Text2Graph VPR: A Text-to-Graph Expert System for Explainable Place Recognition in Changing Environments

TL;DR

This work tackles Visual Place Recognition under changing appearance by proposing Text2Graph VPR, which converts image sequences into textual descriptions, parses them into scene graphs, and retrieves places using a hybrid of learned Graph Attention Network embeddings and Shortest-Path kernel-based structural similarity. The approach yields human-readable intermediate representations, supports zero-shot language-based localization, and demonstrates robustness across cross-condition and cross-city scenarios on Oxford RobotCar and MSLS. Although it may not always exceed pixel-based baselines in raw accuracy, its semantic-graph reasoning offers strong generalization, interpretability, and efficiency, making it well-suited for safety-critical and resource-constrained deployments.
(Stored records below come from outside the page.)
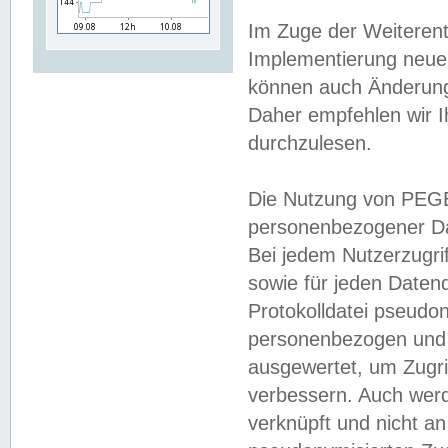
Im Zuge der Weiterent
Implementierung neuer
können auch Änderunge
Daher empfehlen wir I
durchzulesen.
Die Nutzung von PEGE
personenbezogener Da
Bei jedem Nutzerzugri
sowie für jeden Daten
Protokolldatei pseudon
personenbezogen und w
ausgewertet, um Zugri
verbessern. Auch werd
verknüpft und nicht a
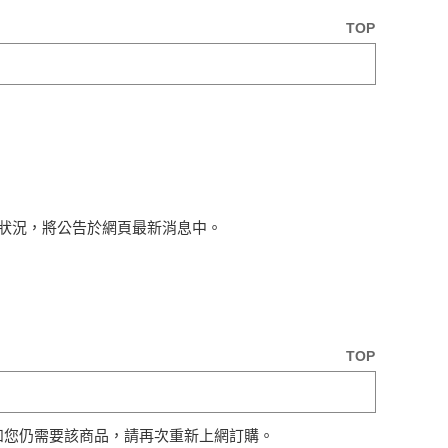
TOP
狀況，將公告於網頁最新消息中。
TOP
如您仍需要該商品，請再次重新上網訂購。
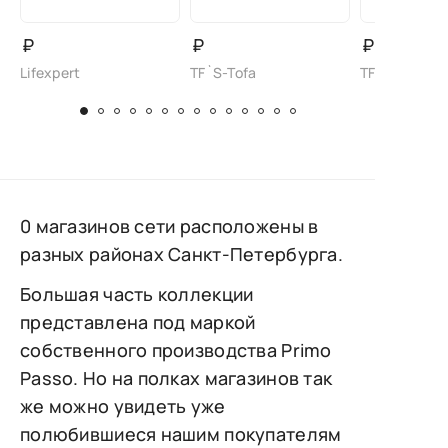
₽
₽
₽
Lifexpert
TF`S-Tofa
TF`S-Tofa
0 магазинов сети расположены в
разных районах Санкт-Петербурга.
Большая часть коллекции
представлена под маркой
собственного производства Primo
Passo. Но на полках магазинов так
же можно увидеть уже
полюбившиеся нашим покупателям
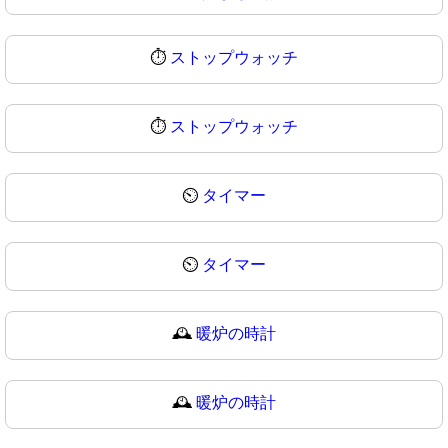
⏱️
ストップウォッチ
⏱
ストップウォッチ
⏲️
タイマー
⏲
タイマー
🕰️
暖炉の時計
🕰
暖炉の時計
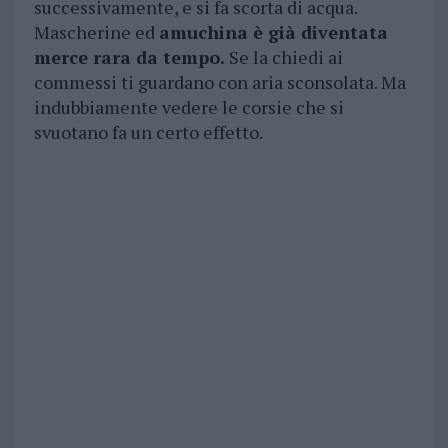
successivamente, e si fa scorta di acqua.
Mascherine ed
amuchina è già diventata
merce rara da tempo.
Se la chiedi ai
commessi ti guardano con aria sconsolata. Ma
indubbiamente vedere le corsie che si
svuotano fa un certo effetto.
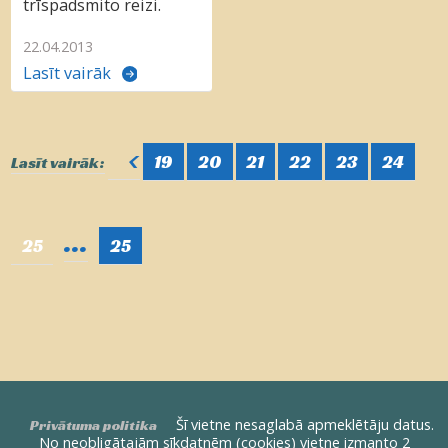
trīspadsmito reizi.
22.04.2013
Lasīt vairāk
<
19
20
21
22
23
24
Lasīt vairāk:
...
25
25
Šī vietne nesaglabā apmeklētāju datus.
Privātuma politika
No neobligātajām sīkdatnēm (cookies) vietne izmanto 2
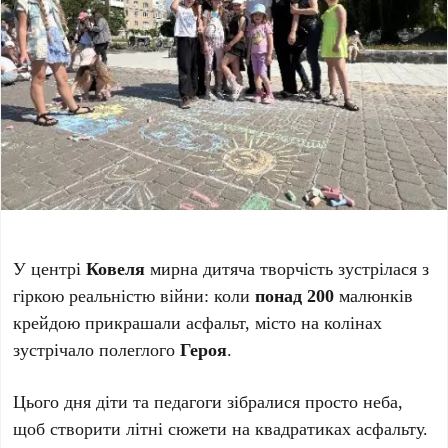
У центрі
Ковеля
мирна дитяча творчість зустрілася з
гіркою реальністю війни: коли
понад 200
малюнків
крейдою прикрашали асфальт, місто на колінах
зустрічало полеглого
Героя
.
Цього дня діти та педагоги зібралися просто неба,
щоб створити літні сюжети на квадратиках асфальту.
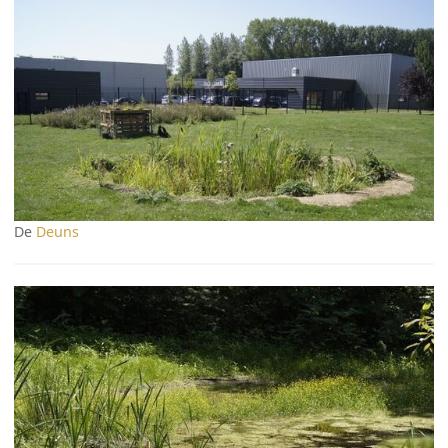
De
Deuns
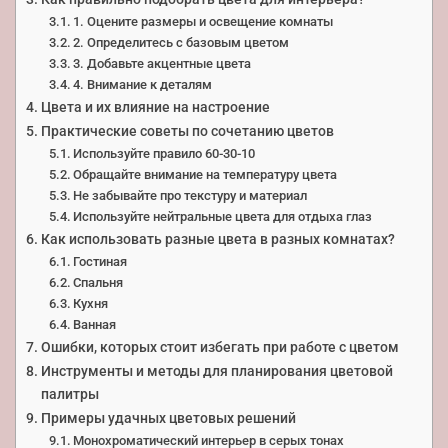
1. Оцените размеры и освещение комнаты
2. Определитесь с базовым цветом
3. Добавьте акцентные цвета
4. Внимание к деталям
Цвета и их влияние на настроение
Практические советы по сочетанию цветов
Используйте правило 60-30-10
Обращайте внимание на температуру цвета
Не забывайте про текстуру и материал
Используйте нейтральные цвета для отдыха глаз
Как использовать разные цвета в разных комнатах?
Гостиная
Спальня
Кухня
Ванная
Ошибки, которых стоит избегать при работе с цветом
Инструменты и методы для планирования цветовой
палитры
Примеры удачных цветовых решений
Монохроматический интерьер в серых тонах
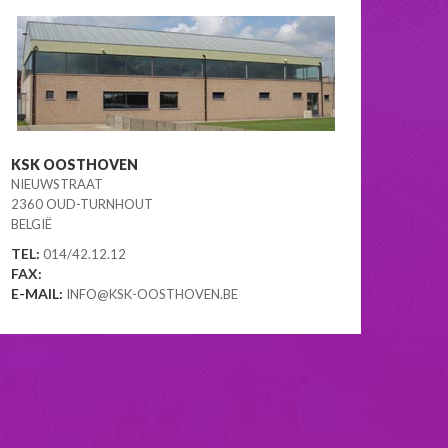
KSK OOSTHOVEN
NIEUWSTRAAT
2360 OUD-TURNHOUT
BELGIË
TEL:
014/42.12.12
FAX:
E-MAIL:
INFO@KSK-OOSTHOVEN.BE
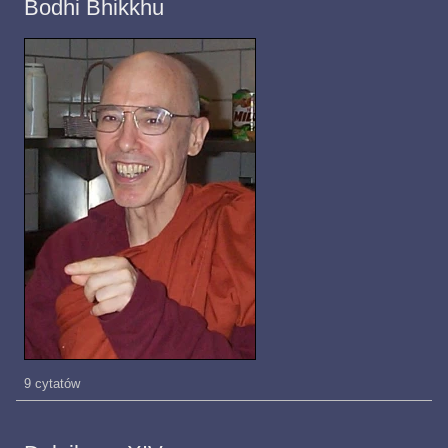
Bodhi Bhikkhu
9 cytatów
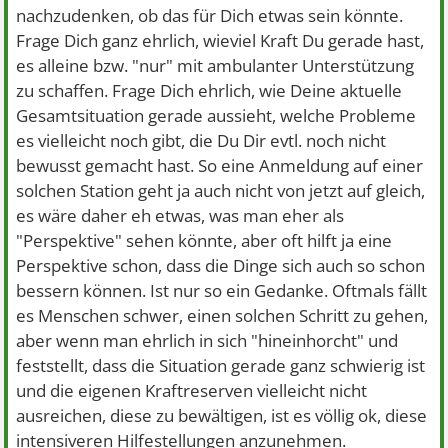
nachzudenken, ob das für Dich etwas sein könnte.
Frage Dich ganz ehrlich, wieviel Kraft Du gerade hast,
es alleine bzw. "nur" mit ambulanter Unterstützung
zu schaffen. Frage Dich ehrlich, wie Deine aktuelle
Gesamtsituation gerade aussieht, welche Probleme
es vielleicht noch gibt, die Du Dir evtl. noch nicht
bewusst gemacht hast. So eine Anmeldung auf einer
solchen Station geht ja auch nicht von jetzt auf gleich,
es wäre daher eh etwas, was man eher als
"Perspektive" sehen könnte, aber oft hilft ja eine
Perspektive schon, dass die Dinge sich auch so schon
bessern können. Ist nur so ein Gedanke. Oftmals fällt
es Menschen schwer, einen solchen Schritt zu gehen,
aber wenn man ehrlich in sich "hineinhorcht" und
feststellt, dass die Situation gerade ganz schwierig ist
und die eigenen Kraftreserven vielleicht nicht
ausreichen, diese zu bewältigen, ist es völlig ok, diese
intensiveren Hilfestellungen anzunehmen.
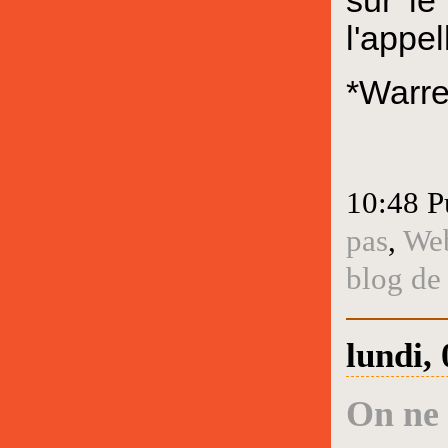
l'appe
*Warre
10:48 P
pas
,
We
blog de
lundi, 
On ne l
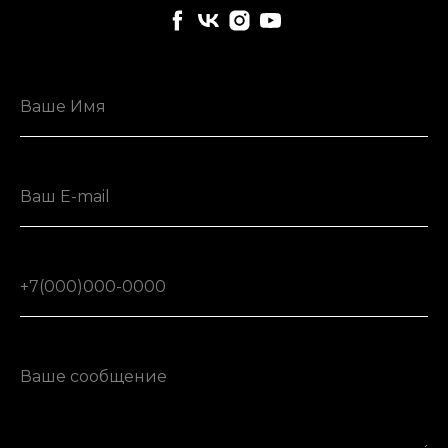
Ваше Имя
Ваш E-mail
+7(000)000-0000
Ваше сообщение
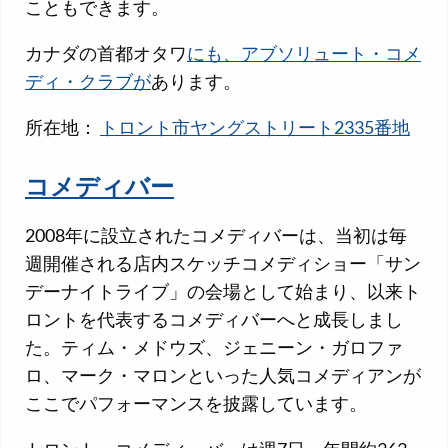
こともできます。
カナダの首都オタワ
にも、アブソリュート・コメ
ディ・クラブが
あります。
所在地：
トロント市ヤングストリート2335番地
コメディバー
2008年に設立されたコメディバーは、当初は毎
週開催される店内スケッチコメディショー「サン
デーナイトライブ」の会場として始まり、以来ト
ロントを代表するコメディバーへと成長しまし
た。ティム・メドウズ、ジェニーン・ガロファ
ロ、マーク・マロンといった人気コメディアンが
ここでパフォーマンスを披露しています。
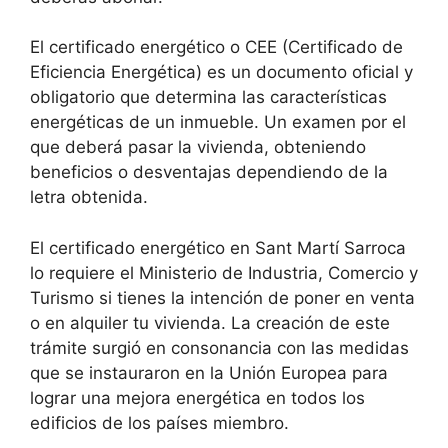
El certificado energético o CEE (Certificado de
Eficiencia Energética) es un documento oficial y
obligatorio que determina las características
energéticas de un inmueble. Un examen por el
que deberá pasar la vivienda, obteniendo
beneficios o desventajas dependiendo de la
letra obtenida.
El certificado energético en Sant Martí Sarroca
lo requiere el Ministerio de Industria, Comercio y
Turismo si tienes la intención de poner en venta
o en alquiler tu vivienda. La creación de este
trámite surgió en consonancia con las medidas
que se instauraron en la Unión Europea para
lograr una mejora energética en todos los
edificios de los países miembro.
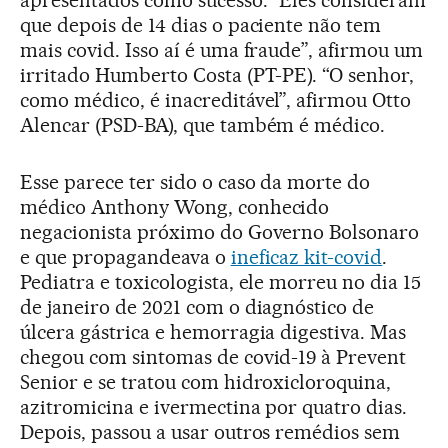
que depois de 14 dias o paciente não tem
mais covid. Isso aí é uma fraude”, afirmou um
irritado Humberto Costa (PT-PE). “O senhor,
como médico, é inacreditável”, afirmou Otto
Alencar (PSD-BA), que também é médico.
Esse parece ter sido o caso da morte do
médico Anthony Wong, conhecido
negacionista próximo do Governo Bolsonaro
e que propagandeava o
ineficaz kit-covid
.
Pediatra e toxicologista, ele morreu no dia 15
de janeiro de 2021 com o diagnóstico de
úlcera gástrica e hemorragia digestiva. Mas
chegou com sintomas de covid-19 à Prevent
Senior e se tratou com hidroxicloroquina,
azitromicina e ivermectina por quatro dias.
Depois, passou a usar outros remédios sem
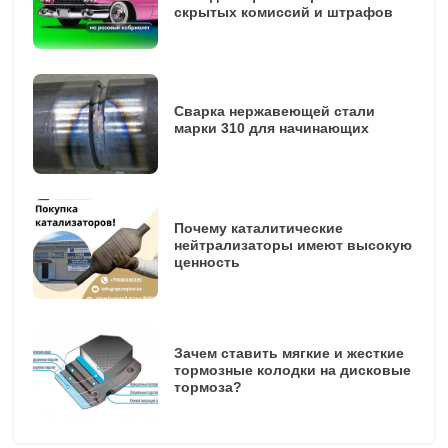
скрытых комиссий и штрафов
Сварка нержавеющей стали
марки 310 для начинающих
Почему каталитические
нейтрализаторы имеют высокую
ценность
Зачем ставить мягкие и жесткие
тормозные колодки на дисковые
тормоза?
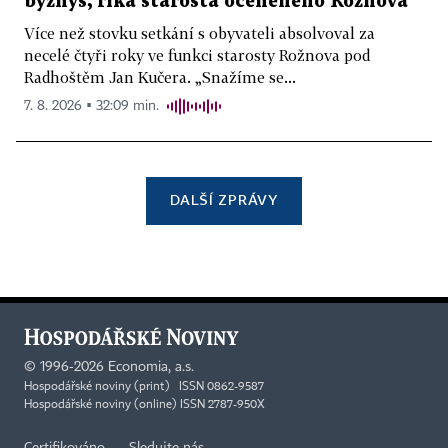
byznys, říká starosta oceněného Rožnova
Více než stovku setkání s obyvateli absolvoval za
necelé čtyři roky ve funkci starosty Rožnova pod
Radhoštěm Jan Kučera. „Snažíme se...
7. 8. 2026 ▪ 32:09 min.
DALŠÍ ZPRÁVY
©
1996-2026
Economia, a.s.
Hospodářské noviny (print) ISSN 0862-9587
Hospodářské noviny (online) ISSN 2787-950X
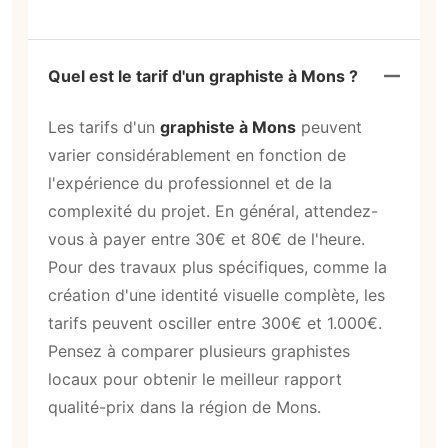
Quel est le tarif d'un graphiste à Mons ?
Les tarifs d'un
graphiste à Mons
peuvent
varier considérablement en fonction de
l'expérience du professionnel et de la
complexité du projet. En général, attendez-
vous à payer entre 30€ et 80€ de l'heure.
Pour des travaux plus spécifiques, comme la
création d'une identité visuelle complète, les
tarifs peuvent osciller entre 300€ et 1.000€.
Pensez à comparer plusieurs graphistes
locaux pour obtenir le meilleur rapport
qualité-prix dans la région de Mons.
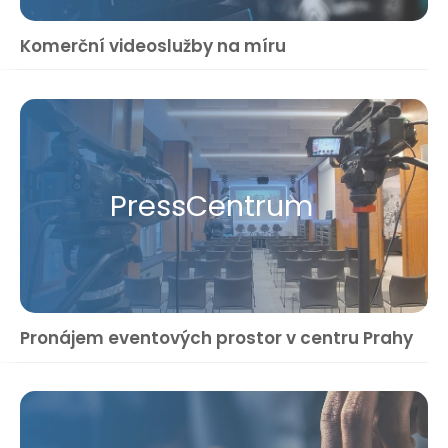
Komerční videoslužby na míru
Press​Centrum
Pronájem eventových prostor v centru Prahy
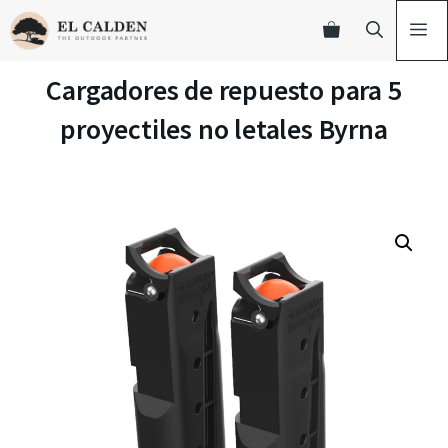
Cargadores de repuesto para 5
proyectiles no letales Byrna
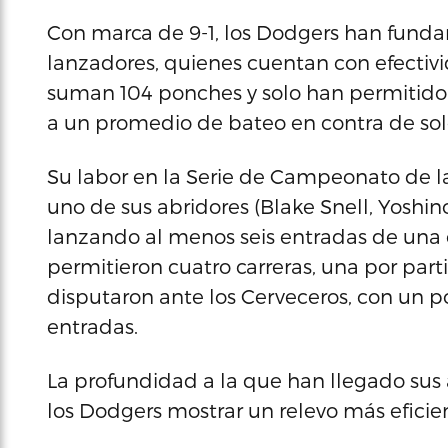
Con marca de 9-1, los Dodgers han fund
lanzadores, quienes cuentan con efectivi
suman 104 ponches y solo han permitido 25
a un promedio de bateo en contra de solo
Su labor en la Serie de Campeonato de l
uno de sus abridores (Blake Snell, Yosh
lanzando al menos seis entradas de una c
permitieron cuatro carreras, una por part
disputaron ante los Cerveceros, con un p
entradas.
La profundidad a la que han llegado sus 
los Dodgers mostrar un relevo más eficien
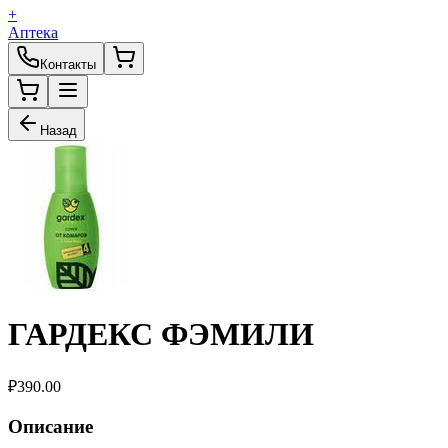
+
Аптека
Контакты
Назад
ГАРДЕКС ФЭМИЛИ
₽
390.00
Описание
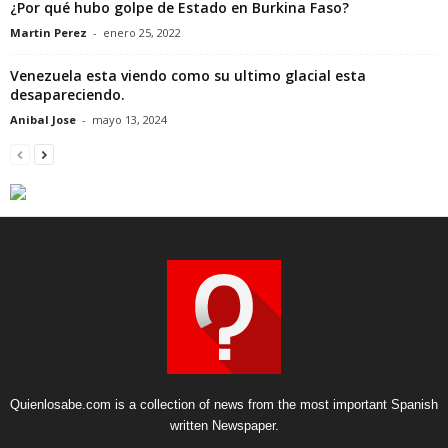
¿Por qué hubo golpe de Estado en Burkina Faso?
Martin Perez
-
enero 25, 2022
Venezuela esta viendo como su ultimo glacial esta
desapareciendo.
Anibal Jose
-
mayo 13, 2024
Quienlosabe.com is a collection of news from the most important Spanish
written Newspaper.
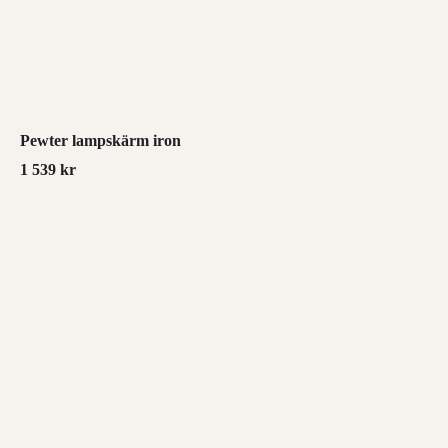
Pewter lampskärm iron
1 539
kr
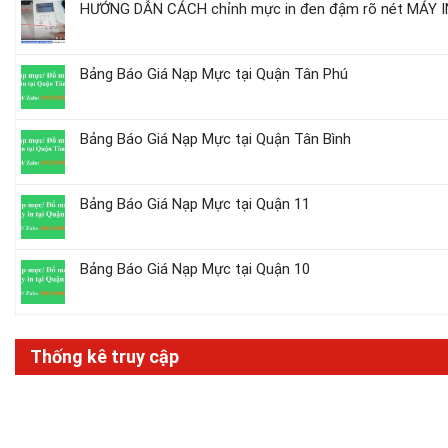
HƯỚNG DẪN CÁCH chỉnh mực in đen đậm rõ nét MÁY IN
Bảng Báo Giá Nạp Mực tại Quận Tân Phú
Bảng Báo Giá Nạp Mực tại Quận Tân Bình
Bảng Báo Giá Nạp Mực tại Quận 11
Bảng Báo Giá Nạp Mực tại Quận 10
Thống kê truy cập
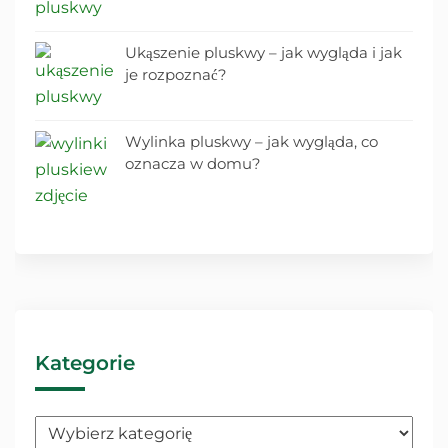
Ukąszenie pluskwy – jak wygląda i jak
je rozpoznać?
Wylinka pluskwy – jak wygląda, co
oznacza w domu?
Kategorie
Kategorie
The work lays a foundation for knowledge-driven, multimodal localization, with promising directions toward integrating larger vision-language models and end-to-end training.

Abstract

Visual Place Recognition (VPR) in long-term deployment requires reasoning beyond pixel similarity: systems must make transparent, interpretable decisions that remain robust under lighting, weather and seasonal change. We present Text2Graph VPR, an explainable semantic localization system that converts image sequences into textual scene descriptions, parses those descriptions into structured scene graphs, and reasons over the resulting graphs to identify places. Scene graphs capture objects, attributes and pairwise relations; we aggregate per-frame graphs into a compact place representation and perform retrieval with a dual-similarity mechanism that fuses learned Graph Attention Network (GAT) embeddings and a Shortest-Path (SP) kernel for structural matching. This hybrid design enables both learned semantic matching and topology-aware comparison, and -- critically -- produces human-readable intermediate representations that support diagnostic analysis and improve transparency in the decision process. We validate the system on Oxford RobotCar and MSLS (Amman/San Francisco) benchmarks and demonstrate robust retrieval under severe appearance shifts, along with zero-shot operation using human textual queries. The results illustrate that semantic, graph-based reasoning is a viable and interpretable alternative for place recognition, particularly suited to safety-sensitive and resource-constrained settings.

Paper Structure

This paper contains 28 sections, 4 equations, 3 figures, 9 tables.

Figures (3)

  • Figure 1: Overview of the proposed text-to-graph Visual Place Recognition framework. The pipeline consists of four main stages. From left to right (1) A vision–language model generates stable textual descriptions from sequential frames. (2) A large language model parses these descriptions into frame-level scene graphs, which are subsequently merged into a unified place-level graph. (3) The scene graphs are encoded into graph embeddings using a Graph Attention Network (GAT) with BERT-based node and edge features, trained using an InfoNCE contrastive loss on anchor–positive pairs. (4) During retrieval, the query graph is compared with database graphs using a dual-similarity strategy: semantic similarity via cosine distance between learned embeddings, and structural similarity via the Shortest-Path (SP) kernel. A dynamic fusion weight balances the two signals to produce the final retrieval score.
  • Figure 2: Example of the scene graph construction pipeline. (a) Input image from an urban environment. (b) Generated textual description containing object-centric and spatial details. (c) JSON-formatted scene graph produced by the prompt-guided parsing process. (d) Visualization of the resulting scene graph showing object nodes and spatial relationships.
  • Figure 3: Structural analysis of scene graphs in Oxford RobotCar and MSLS. From left to right: (a) Node Count vs. Density shows smaller, denser graphs in Oxford and larger, sparser graphs in MSLS. (b) MSLS graphs contain more nodes. (c) MSLS graphs have slightly higher average degree. (d) Density distribution further confirms Oxford’s higher compactness and MSLS’s sparsity. The plots show that Oxford graphs are smaller and denser. In contrast, MSLS graphs are larger but sparser.